Although you wouldn’t know it by looking at the place today, for much of its history Bellevue has been a predominantly agricultural community. Strawberries have played an especially prominent role in the growth and development of the city, and at one time before World War 2, there were more than 200 acres of strawberry fields within the present Bellevue city limits. Because of this, in 1925 a number of civic and business leaders in the community organized the first Strawberry Festival in Bellevue, an event which attracted thousands of visitors, and would continue to grow for years, until World War 2 caused the cancellation of the Strawberry Festival in 1942, as many of the Japanese farmers who grew strawberries in Bellevue were sent to internment camps in California for the duration of the conflict. For more information of the history of the Strawberry Festival in Bellevue, you can go to this page, and over at HistoryLink there is an essay written in 1934 by a college student describing memories of one of the earliest festivals.
After the war, it would take more than forty years before the Strawberry Festival was revived; first as a one-night event hosted by the Bellevue Historical Society in 1987, then as a full-scale civic festival by the Eastside Heritage Center in 2003. This year’s festival was held over the past weekend at Crossroads Park, providing a glance into the history of Bellevue in days now long forgotten, as well as a look at the Bellevue of today. After the jump you will find some of the highlights of my visit to the Strawberry Festival.

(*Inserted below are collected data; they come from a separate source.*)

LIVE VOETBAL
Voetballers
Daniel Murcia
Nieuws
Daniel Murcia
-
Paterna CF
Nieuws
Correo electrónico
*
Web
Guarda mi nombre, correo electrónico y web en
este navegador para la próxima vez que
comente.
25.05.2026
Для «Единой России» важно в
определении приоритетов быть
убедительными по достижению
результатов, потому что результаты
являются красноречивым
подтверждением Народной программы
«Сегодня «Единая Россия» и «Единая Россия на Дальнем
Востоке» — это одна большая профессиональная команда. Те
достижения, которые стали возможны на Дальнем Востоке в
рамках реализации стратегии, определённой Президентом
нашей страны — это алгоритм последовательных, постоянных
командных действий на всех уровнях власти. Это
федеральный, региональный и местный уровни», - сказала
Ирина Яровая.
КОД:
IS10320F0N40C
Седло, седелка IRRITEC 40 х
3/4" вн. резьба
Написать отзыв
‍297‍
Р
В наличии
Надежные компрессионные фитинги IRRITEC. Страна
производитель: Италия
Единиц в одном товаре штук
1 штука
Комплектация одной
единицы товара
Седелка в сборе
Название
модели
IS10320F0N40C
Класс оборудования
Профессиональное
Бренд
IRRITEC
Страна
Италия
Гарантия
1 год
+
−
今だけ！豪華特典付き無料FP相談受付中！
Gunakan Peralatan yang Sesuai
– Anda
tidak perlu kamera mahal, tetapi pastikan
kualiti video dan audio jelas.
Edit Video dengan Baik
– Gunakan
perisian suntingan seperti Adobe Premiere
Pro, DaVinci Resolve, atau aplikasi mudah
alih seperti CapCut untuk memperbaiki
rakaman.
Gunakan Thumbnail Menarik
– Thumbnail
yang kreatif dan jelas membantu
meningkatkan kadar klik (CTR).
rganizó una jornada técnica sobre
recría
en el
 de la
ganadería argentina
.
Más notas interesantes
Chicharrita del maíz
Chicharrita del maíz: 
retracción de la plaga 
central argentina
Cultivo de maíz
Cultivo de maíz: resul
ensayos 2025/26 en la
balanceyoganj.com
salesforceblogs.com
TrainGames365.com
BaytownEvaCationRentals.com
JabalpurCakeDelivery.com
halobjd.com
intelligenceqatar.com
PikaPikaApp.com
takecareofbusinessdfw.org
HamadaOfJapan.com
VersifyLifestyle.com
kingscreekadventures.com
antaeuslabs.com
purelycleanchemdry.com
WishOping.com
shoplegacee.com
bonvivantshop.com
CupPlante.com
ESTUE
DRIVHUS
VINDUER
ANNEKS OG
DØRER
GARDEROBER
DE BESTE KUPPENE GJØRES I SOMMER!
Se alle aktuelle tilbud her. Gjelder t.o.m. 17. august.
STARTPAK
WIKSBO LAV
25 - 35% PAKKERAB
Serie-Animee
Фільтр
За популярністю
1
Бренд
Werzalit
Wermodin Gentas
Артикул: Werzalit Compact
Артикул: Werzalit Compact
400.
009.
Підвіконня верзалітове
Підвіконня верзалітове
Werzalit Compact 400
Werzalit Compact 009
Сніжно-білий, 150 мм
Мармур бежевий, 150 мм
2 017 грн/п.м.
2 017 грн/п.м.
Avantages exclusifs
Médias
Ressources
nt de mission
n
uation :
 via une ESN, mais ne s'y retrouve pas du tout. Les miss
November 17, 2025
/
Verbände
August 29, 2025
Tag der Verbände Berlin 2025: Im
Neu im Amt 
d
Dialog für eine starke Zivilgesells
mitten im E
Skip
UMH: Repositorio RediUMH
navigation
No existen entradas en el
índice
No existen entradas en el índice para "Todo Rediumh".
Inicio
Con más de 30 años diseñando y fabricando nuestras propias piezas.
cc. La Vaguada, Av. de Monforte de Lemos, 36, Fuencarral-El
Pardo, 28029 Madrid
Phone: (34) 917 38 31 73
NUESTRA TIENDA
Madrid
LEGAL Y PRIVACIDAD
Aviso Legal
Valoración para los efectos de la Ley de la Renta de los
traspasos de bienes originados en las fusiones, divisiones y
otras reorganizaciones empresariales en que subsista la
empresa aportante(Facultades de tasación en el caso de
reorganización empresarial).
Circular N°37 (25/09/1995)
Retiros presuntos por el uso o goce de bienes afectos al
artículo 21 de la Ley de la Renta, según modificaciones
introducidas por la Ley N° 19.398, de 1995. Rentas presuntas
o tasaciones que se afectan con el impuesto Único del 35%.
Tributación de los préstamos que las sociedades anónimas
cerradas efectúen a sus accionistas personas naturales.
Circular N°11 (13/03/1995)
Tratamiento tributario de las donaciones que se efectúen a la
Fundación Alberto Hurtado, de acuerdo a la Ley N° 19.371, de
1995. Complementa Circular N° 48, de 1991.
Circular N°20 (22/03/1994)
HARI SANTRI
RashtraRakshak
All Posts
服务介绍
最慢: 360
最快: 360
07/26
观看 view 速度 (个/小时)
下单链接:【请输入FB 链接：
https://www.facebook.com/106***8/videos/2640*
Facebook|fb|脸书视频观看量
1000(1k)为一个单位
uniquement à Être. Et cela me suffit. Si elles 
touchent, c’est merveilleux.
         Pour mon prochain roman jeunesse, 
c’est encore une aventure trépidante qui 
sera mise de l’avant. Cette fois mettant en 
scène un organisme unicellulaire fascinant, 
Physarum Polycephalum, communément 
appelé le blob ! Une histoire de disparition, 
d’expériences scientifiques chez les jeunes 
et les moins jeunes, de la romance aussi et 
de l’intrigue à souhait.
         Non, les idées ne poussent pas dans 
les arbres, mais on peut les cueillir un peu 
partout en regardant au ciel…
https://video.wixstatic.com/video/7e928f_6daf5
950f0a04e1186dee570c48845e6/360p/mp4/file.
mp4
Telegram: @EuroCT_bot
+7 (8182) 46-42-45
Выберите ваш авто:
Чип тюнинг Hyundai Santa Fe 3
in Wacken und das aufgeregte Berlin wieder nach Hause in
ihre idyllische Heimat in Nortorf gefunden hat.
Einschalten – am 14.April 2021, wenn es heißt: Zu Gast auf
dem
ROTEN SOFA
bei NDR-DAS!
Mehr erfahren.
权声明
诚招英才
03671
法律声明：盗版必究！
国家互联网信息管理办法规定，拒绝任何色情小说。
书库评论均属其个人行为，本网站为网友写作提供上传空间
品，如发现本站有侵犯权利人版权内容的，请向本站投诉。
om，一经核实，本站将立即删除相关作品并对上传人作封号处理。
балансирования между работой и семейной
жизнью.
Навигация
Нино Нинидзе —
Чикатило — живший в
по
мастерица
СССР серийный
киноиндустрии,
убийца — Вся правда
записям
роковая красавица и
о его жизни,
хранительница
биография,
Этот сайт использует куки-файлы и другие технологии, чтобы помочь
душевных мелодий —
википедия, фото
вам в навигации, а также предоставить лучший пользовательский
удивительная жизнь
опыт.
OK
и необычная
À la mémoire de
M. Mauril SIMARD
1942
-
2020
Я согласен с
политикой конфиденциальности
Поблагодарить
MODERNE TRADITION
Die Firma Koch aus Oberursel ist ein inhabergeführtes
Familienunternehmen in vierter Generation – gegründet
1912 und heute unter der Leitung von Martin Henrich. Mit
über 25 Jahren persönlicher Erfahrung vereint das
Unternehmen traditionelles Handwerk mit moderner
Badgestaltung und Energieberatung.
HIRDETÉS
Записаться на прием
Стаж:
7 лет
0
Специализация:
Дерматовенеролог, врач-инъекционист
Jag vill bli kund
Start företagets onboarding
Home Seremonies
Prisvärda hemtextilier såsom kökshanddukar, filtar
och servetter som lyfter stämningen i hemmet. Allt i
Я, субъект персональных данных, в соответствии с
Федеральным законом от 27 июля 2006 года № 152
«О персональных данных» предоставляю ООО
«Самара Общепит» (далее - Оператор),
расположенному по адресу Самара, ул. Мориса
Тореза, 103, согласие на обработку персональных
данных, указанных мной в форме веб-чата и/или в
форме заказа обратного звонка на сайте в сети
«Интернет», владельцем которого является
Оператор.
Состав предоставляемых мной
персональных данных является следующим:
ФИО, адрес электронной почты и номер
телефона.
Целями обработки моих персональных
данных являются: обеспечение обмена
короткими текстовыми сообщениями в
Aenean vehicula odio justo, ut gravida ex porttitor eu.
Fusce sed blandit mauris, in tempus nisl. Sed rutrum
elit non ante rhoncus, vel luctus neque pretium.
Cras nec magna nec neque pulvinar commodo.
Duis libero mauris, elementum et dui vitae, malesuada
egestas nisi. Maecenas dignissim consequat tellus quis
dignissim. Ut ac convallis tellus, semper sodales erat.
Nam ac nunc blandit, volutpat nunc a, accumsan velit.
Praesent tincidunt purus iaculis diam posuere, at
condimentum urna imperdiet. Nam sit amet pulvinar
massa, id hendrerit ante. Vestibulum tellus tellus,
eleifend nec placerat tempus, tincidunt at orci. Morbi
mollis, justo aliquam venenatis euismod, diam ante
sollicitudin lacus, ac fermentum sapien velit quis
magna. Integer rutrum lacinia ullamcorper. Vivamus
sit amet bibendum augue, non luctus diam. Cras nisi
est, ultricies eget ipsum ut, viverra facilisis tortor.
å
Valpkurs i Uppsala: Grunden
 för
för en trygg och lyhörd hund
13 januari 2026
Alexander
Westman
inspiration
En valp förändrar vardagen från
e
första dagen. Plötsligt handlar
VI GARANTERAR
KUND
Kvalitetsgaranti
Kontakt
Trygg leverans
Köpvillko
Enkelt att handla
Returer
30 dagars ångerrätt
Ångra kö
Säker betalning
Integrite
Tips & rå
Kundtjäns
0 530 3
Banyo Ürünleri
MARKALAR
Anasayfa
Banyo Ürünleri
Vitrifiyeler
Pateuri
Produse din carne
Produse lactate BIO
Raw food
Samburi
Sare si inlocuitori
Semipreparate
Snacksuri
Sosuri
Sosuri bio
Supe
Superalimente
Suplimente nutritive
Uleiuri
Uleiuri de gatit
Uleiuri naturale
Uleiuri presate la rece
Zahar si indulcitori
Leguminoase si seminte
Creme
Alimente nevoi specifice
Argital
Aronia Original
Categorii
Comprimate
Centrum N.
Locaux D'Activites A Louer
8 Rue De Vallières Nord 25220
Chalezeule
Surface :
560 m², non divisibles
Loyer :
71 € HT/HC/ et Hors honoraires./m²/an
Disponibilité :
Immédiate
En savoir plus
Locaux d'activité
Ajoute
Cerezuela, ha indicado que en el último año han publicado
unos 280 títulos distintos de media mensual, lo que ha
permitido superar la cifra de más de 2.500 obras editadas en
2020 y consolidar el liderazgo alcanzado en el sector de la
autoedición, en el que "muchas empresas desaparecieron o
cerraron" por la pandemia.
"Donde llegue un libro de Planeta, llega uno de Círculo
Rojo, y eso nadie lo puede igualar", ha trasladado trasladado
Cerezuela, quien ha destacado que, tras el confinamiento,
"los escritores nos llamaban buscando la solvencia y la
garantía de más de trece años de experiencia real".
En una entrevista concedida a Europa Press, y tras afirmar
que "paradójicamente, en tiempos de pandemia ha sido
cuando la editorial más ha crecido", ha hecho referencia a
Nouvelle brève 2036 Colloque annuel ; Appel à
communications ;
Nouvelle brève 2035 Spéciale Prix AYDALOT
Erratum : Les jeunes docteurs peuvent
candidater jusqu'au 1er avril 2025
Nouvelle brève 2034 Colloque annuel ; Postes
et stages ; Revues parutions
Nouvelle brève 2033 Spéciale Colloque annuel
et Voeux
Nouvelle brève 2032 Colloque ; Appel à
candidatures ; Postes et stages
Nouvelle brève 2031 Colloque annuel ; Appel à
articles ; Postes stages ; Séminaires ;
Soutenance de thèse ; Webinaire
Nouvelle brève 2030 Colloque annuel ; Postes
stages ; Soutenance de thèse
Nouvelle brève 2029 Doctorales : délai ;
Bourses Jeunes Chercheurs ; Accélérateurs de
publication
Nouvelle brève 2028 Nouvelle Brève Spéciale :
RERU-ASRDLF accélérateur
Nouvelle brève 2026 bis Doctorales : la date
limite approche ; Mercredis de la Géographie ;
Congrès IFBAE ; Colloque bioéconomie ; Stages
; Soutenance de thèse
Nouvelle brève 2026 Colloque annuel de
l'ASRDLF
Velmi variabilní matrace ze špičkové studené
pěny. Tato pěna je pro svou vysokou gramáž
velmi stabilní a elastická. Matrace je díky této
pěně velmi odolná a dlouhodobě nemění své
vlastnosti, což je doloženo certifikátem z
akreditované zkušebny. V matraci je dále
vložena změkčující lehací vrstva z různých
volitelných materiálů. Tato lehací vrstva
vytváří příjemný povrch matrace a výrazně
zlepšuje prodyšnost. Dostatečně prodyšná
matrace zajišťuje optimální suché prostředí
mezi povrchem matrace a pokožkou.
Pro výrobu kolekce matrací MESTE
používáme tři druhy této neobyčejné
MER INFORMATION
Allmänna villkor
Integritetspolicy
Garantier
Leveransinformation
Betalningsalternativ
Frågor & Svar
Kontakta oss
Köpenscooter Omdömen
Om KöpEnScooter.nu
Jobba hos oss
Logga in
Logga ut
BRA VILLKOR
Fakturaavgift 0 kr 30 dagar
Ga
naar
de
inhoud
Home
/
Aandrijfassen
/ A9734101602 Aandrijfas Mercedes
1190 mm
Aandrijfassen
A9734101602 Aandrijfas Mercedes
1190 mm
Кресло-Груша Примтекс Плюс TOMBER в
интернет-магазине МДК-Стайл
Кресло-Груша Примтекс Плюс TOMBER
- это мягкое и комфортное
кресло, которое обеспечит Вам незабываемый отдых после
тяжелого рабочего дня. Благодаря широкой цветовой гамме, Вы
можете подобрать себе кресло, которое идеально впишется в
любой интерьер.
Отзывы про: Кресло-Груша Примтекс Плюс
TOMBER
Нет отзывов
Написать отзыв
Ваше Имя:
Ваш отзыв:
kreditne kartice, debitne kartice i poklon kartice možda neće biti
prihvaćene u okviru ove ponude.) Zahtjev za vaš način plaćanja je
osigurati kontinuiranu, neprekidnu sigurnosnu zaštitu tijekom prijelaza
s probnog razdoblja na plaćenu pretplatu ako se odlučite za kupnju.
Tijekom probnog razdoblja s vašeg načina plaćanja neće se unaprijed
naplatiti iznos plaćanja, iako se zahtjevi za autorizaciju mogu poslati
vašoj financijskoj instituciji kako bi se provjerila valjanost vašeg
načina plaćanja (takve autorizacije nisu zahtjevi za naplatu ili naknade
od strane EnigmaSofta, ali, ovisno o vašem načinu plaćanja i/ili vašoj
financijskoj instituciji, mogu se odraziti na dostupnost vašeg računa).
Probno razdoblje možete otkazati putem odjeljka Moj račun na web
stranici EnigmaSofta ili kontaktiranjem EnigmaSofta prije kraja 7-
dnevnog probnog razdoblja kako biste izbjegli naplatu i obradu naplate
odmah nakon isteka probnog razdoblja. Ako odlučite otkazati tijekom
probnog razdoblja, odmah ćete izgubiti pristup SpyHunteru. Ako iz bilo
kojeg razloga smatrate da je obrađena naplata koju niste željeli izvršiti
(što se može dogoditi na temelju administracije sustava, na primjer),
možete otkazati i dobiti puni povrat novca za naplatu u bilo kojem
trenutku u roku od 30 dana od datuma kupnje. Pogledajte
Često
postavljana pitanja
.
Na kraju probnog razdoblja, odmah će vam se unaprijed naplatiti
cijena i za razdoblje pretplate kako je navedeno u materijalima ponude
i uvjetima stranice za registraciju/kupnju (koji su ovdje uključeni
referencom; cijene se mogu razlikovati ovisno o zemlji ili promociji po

This festival comes with all the standard features you would expect from a civic celebration of this type, including plenty of food, and lots of arts and crafts vendors and representatives from other local businesses. Here you see someone recruiting volunteers for Microsoft usability studies next to a vendor selling scented candles.
During the time I was attending the festival, the entertainment on the main stage was being provided by one Julius Pierpont Patches, erstwhile Mayor of the City Dump and longtime Seattle childrens’ show host. This August will mark the 50th anniversary of the debut of the JP Patches show in Seattle (the character was actually created earlier in Minnesota by a different performer), and will be celebrated by he unveiling of a new statue in his honor in the Fremont neighborhood of Seattle. Even though the JP Patches show has been off the air since 1981, it would seem that there are still plenty of Patches Pals out there. HistoryLink also has an essay on JP Patches, along with a number of vintage photos.
As might be expected of a festival being put on by the local historical society, there was plenty of history to be found here. The most notable of the exhibits was the display of a number of pieces of vintage farming equipment, including this John Deere tractor that was running and being used to power a corn milling machine.
Also present were a number of manual and gas-powered water pumps, one of which is shown here.
Nearby in some of the tents, there were several collections of various old tools for people to attempt to identify. The answers couple be found on the backs of each of these.
Of course, a strawberry festival without any strawberries would tend to be somewhat pointless, and they were more than happy to oblige:
Unfortunately, I suspect that the strawberries used in the festival are probably no longer of local origin (it’s kind of difficult to grow too much stuff when you’ve got houses and skyscrapers covering up most of the old farmland) but with as delicious as the Strawberry Shortcake was, who was complaining?